Below are some simple widgets that combine these and other widgets:
content_copy
import ‘package:flutter/material.dart’;
class MyAppBar extends StatelessWidget {
MyAppBar({this.title});
// Fields in a Widget subclass are always marked “final”.
final Widget title;
@override
Widget build(BuildContext context) {
return Container(
height: 56.0, // in logical pixels
padding: const EdgeInsets.symmetric(horizontal: 8.0),
decoration: BoxDecoration(color: Colors.blue[500]),
// Row is a horizontal, linear layout.
child: Row(
// <Widget> is the type of items in the list.
children: <Widget>[
IconButton(
icon: Icon(Icons.menu),
tooltip: ‘Navigation menu’,
onPressed: null, // null disables the button
),
// Expanded expands its child to fill the available space.
Expanded(
child: title,
),
IconButton(
icon: Icon(Icons.search),
tooltip: ‘Search’,
onPressed: null,
),
],
),
);
}
}
class MyScaffold extends StatelessWidget {
@override
Widget build(BuildContext context) {
// Material is a conceptual piece of paper on which the UI appears.
return Material(
// Column is a vertical, linear layout.
child: Column(
children: <Widget>[
MyAppBar(
title: Text(
‘Example title’,
style: Theme.of(context).primaryTextTheme.headline6,
),
),
Expanded(
child: Center(
child: Text(‘Hello, world!’),
),
),
],
),
);
}
}
void main() {
runApp(MaterialApp(
title: ‘My app’, // used by the OS task switcher
home: SafeArea(
child: MyScaffold(),
),
));
}
Be sure to have a uses-material-design: true entry in the flutter section of your pubspec.yaml file. It allows you to use the predefined set of Material icons. It’s generally a good idea to include this line if you are using the Materials library.
content_copy
name: my_app
flutter:
uses-material-design: true
Many Material Design flutter widget need to be inside of a MaterialApp to display properly, in order to inherit theme data. Therefore, run the application with a MaterialApp.

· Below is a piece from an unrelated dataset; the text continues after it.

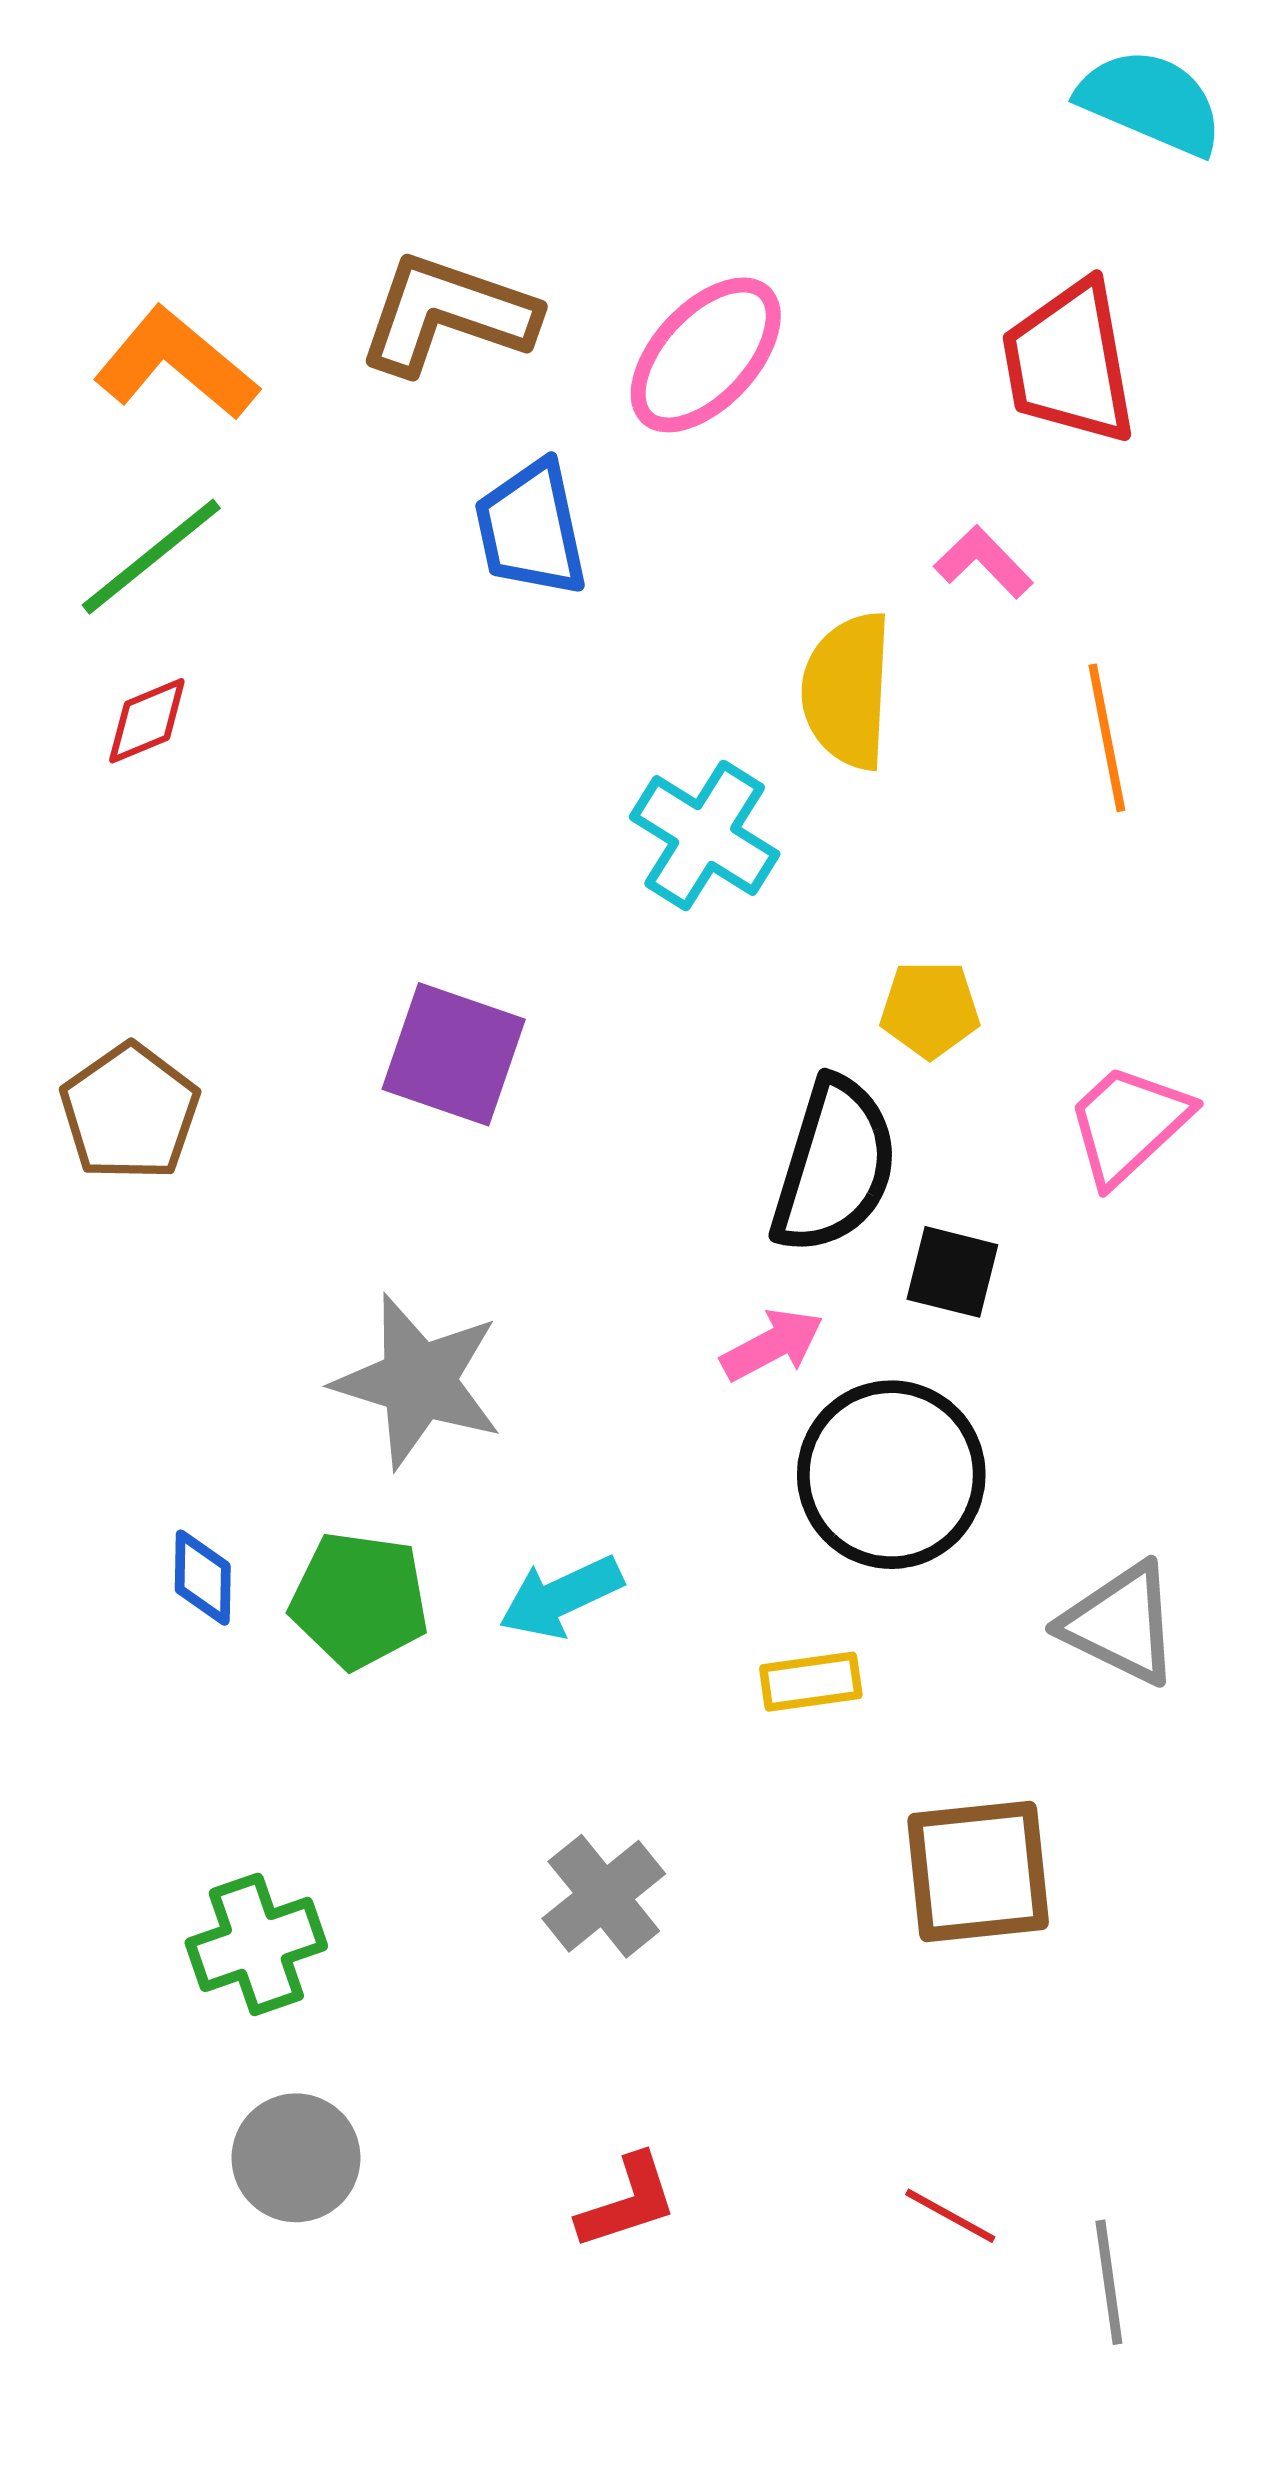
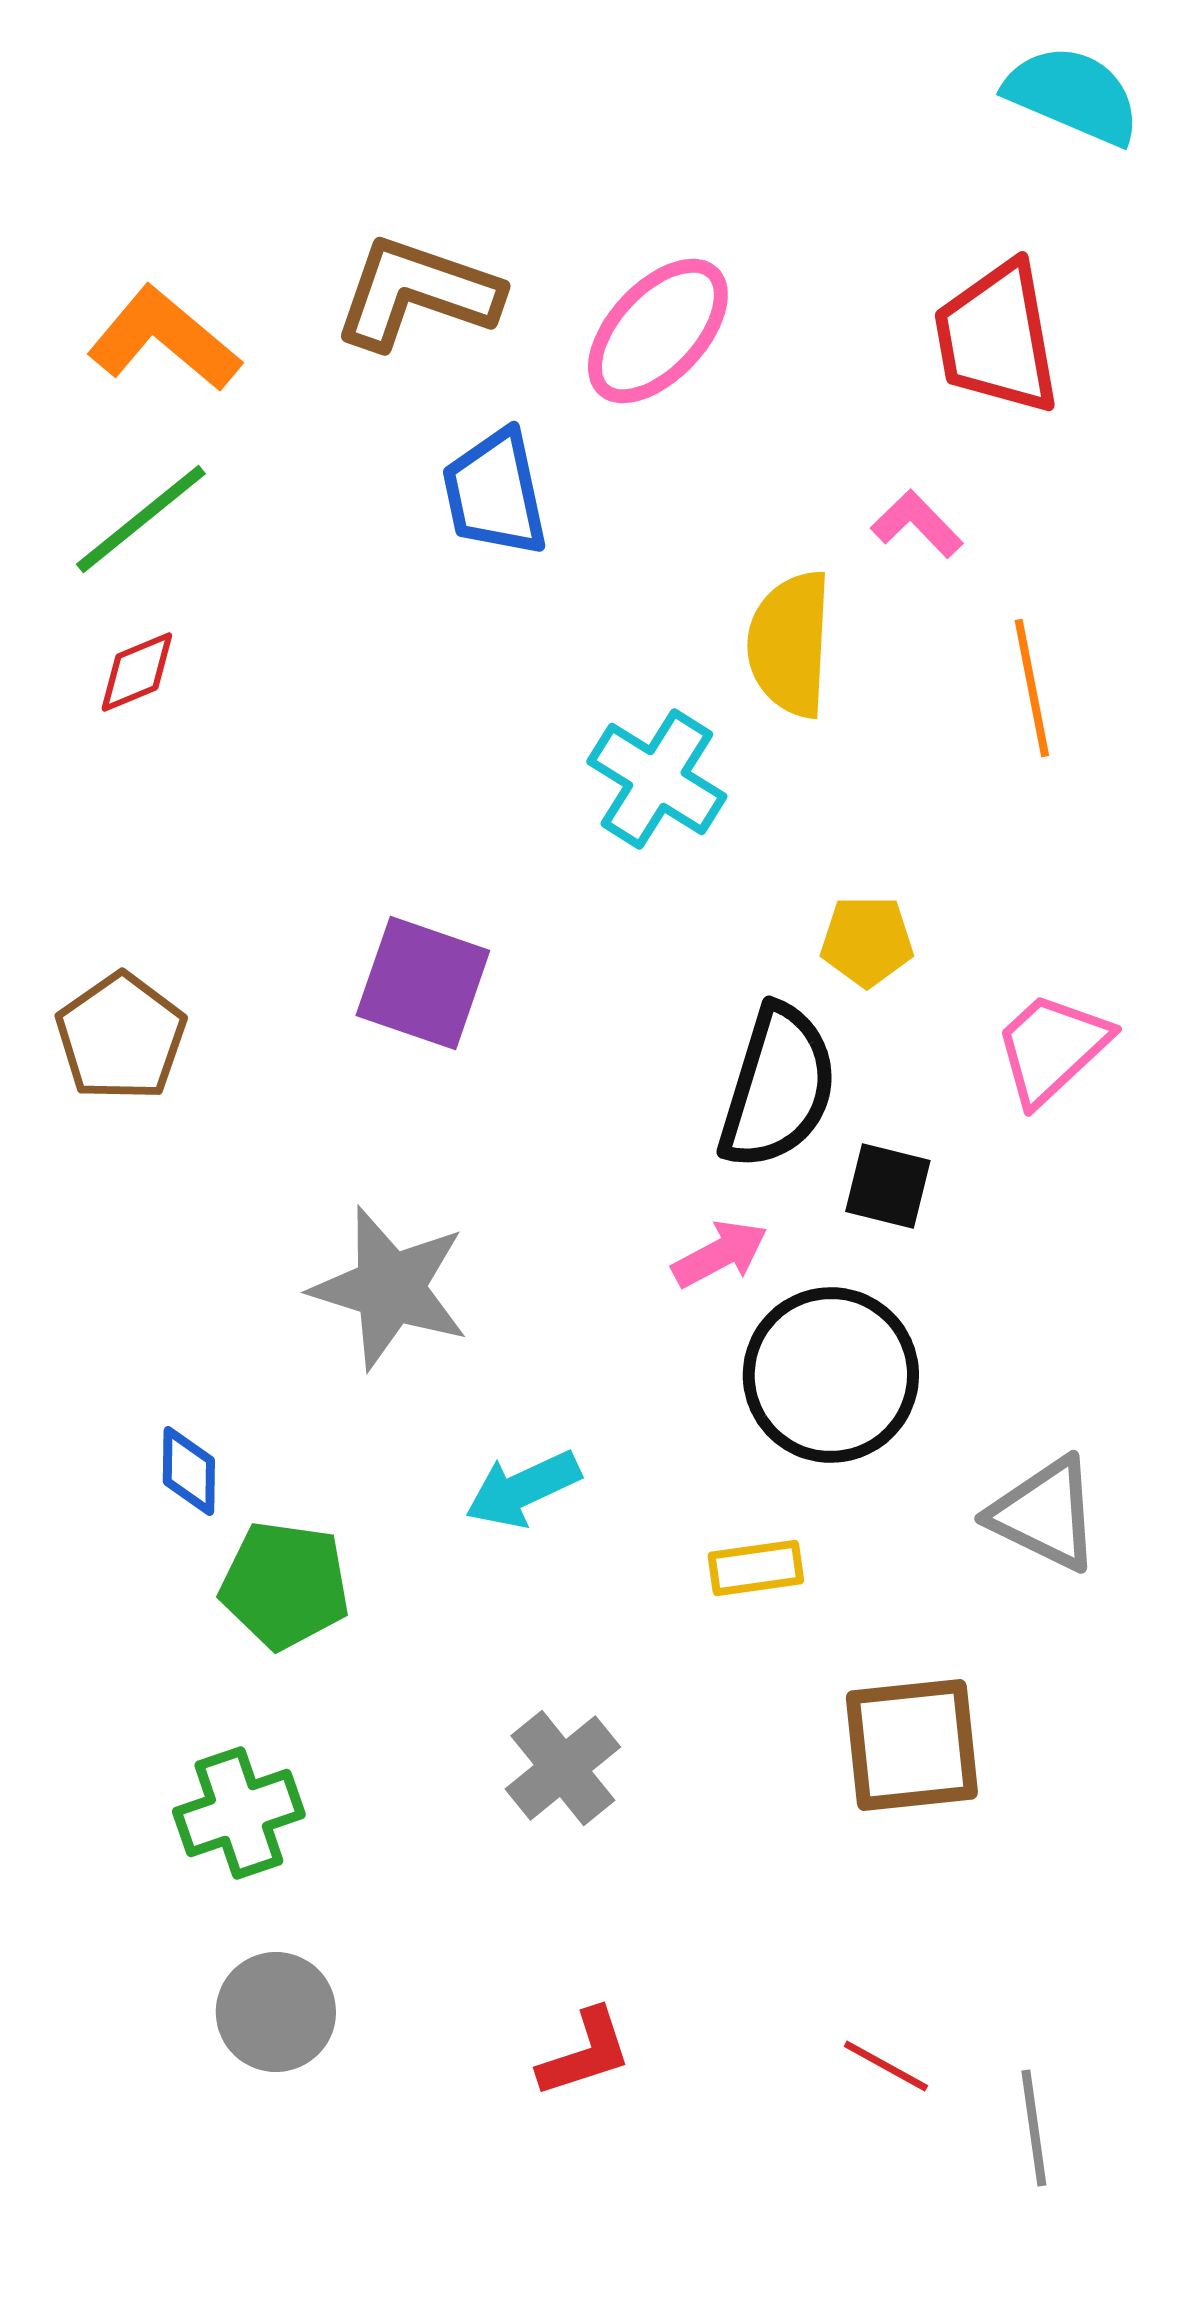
green pentagon: (359, 1600) -> (285, 1585), moved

Difference in programming language
The MyAppBar widget creates a Container with a height of 56 device-independent pixels with an internal padding of 8 pixels, both on the left and the right. Inside the container, MyAppBar also uses a Row layout to organize its children. The middle child, the title widget, is marked as Expanded, which also means it expands to fill any remaining available space that hasn’t been consumed by the other children. You can also have multiple Expanded children and determine the ratio in which they consume the available space using the flex argument to Expanded.
The MyScaffold widget also organizes its children in a vertical column. At the top of the column it places an instance of MyAppBar, passing the app bar a Text widget aksi to use as its title. Passing widgets as arguments to other widgets is also a powerful technique that lets you create generic widgets that can be reused in a wide variety of ways. Finally, MyScaffold uses an Expanded to fill the remaining space with its body, which consists of a centered message.